Salta un contatto e la luce del lampione ronza per un secondo e allora ormai non ci sono più dubbi,
l’aria è proprio quella là, quella frizzante, sì quella giusta, quella bella da complottismo, bella
potente, da campi magnetici e vibrazioni e onde karmiche. Sono ormai certo che il Tribe altro non
sia che una copertura per qualche tipo de laboratorio segreto trecento metri sotto il Tevere, e
Evaristo, che in verità se chiama Sergej Smith, mica è de Dragona, no macché, è de Dubrovka, ‘na
ventina de minuti fuori San Pietroburgo, da dove è fuggito negli anni Settanta per scappare dalla
patria in cui si sentiva estraneo, lui figlio di una relazione Fredda che non doveva succedere, e c’ha
confuso tutti quanti con la sua parlata da ragazzo di vita e il DajeRomaDaje tatuato sulla coscia,
self-made-man ‘sto cazzo, da buttafuori a imprenditore, e la gente che abbocava, mentre invece
chissà che fa là sotto, dopo tutti quei traumi da ragazzino, qualche genere d’esperimenti genetici
sull’orfani e prigionieri de guerra come minimo.

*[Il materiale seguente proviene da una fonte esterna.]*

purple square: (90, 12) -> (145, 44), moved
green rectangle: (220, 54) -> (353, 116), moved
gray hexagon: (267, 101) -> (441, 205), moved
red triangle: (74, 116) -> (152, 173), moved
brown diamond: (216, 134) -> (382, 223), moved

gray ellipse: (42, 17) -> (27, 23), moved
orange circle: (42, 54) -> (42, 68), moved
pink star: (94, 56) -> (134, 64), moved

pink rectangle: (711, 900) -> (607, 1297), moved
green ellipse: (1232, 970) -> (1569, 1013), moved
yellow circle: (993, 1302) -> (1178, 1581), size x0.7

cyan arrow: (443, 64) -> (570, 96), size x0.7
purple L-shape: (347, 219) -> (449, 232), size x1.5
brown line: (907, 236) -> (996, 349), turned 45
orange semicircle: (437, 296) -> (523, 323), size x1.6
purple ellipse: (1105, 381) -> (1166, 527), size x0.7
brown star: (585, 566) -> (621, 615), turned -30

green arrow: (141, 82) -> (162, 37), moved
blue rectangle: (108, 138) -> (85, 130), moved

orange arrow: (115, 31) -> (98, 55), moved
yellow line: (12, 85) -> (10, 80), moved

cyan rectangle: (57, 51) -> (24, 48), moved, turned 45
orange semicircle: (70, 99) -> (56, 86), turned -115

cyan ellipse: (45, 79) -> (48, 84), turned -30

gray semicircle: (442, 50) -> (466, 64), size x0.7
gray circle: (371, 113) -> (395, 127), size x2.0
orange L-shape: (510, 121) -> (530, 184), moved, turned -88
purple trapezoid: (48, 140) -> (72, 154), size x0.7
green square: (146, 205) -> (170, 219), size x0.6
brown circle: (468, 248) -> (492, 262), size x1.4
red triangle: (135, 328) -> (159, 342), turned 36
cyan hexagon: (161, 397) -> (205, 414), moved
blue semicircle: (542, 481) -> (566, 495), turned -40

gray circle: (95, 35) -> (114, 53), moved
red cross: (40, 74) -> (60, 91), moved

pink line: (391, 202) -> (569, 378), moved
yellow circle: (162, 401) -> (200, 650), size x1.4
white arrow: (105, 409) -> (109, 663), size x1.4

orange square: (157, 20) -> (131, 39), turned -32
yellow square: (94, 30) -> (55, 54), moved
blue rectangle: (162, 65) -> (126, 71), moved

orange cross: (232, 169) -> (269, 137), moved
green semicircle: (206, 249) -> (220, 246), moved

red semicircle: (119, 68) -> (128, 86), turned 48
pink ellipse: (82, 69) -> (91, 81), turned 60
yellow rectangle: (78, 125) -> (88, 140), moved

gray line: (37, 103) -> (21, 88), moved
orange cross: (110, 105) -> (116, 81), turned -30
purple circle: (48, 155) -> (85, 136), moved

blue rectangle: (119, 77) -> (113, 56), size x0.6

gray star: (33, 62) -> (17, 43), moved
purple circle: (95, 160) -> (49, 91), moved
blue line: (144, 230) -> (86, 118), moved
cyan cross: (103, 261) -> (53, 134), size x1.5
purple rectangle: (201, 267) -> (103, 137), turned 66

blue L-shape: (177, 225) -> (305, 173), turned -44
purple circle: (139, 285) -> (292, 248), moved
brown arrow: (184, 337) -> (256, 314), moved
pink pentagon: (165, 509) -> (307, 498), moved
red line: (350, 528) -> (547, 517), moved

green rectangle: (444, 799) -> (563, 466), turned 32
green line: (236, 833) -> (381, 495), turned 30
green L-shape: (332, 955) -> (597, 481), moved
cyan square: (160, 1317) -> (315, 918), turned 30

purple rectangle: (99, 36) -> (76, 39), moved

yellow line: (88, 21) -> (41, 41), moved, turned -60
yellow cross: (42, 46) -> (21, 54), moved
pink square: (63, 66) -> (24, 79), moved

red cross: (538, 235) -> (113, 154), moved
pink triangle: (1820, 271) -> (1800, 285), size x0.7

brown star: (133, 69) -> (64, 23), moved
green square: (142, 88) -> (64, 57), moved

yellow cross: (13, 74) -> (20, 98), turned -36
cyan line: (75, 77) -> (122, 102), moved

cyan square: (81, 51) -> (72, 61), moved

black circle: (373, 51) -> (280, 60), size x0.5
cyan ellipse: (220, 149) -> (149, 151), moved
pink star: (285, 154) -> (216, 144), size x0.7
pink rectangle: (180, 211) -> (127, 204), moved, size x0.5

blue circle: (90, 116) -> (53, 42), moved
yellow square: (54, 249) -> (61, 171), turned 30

Un uomo sulla sessantina appare da dietro l’angolo, si ferma davanti all’entrata e non sembra
opporre molta resistenza quando il cane che tiene al guinzaglio punta uno dei due vasi, ne annusa la
base, e ci piscia sopra. La telecamera osserva, immobile.
Zanna da vero capogita si carica il destino della serata sulle spalle e approccia il signore.
Scusi signò, ma sa se è aperto ‘sto locale?
Aperto non lo so, ma se vai più avanti ce sta uno che sta a fumà fuori da una porticina, magari te sa
dì meglio. Noi ringraziamo e nel frattempo il cane caga e il tizio ce saluta dicendo de non
preoccupasse che mo’ raccoglie.
Appoggiato ad una porta diversi metri più in là, un ragazzo vestito di bianco sta per gettare il
mozzicone per terra. Zanna gli si avvicina che la porta non si è ancora chiusa dietro di lui.
Ciao scusa te lavori qua giusto?
Che non se vede?
No no, sì sì. Se vede, dice Zanna. Senti, ma ce puoi di’ come se entra? Ce sta la festa de un amico
nostro, Marco Aurelio, non so se hai sentito. Insomma, io so che ‘sto posto è Elusivo e tutto, ce
venivo spesso soprattutto appena aperto e fino ad un annetto fa, solo che poi me so lasciato…
Senti, io sto a lavorà, se volete entrà passate da qua. Tanto oggi so’ praticamente entrati tutti da ‘sta
porta, sto giochetto nuovo che s’è inventato Evaristo è ‘na merda.
Si sposta dall’entrata e noi scivoliamo dentro, ce dice che alla fine della cucina dovemo girà a destra
e poi a sinistra ‘ndo ce dovrebbe sta il buttafuori con la lista degli invitati.
Un po’ me rode de non ave’ crackato il codice ma alla fine pure ‘sti cazzi.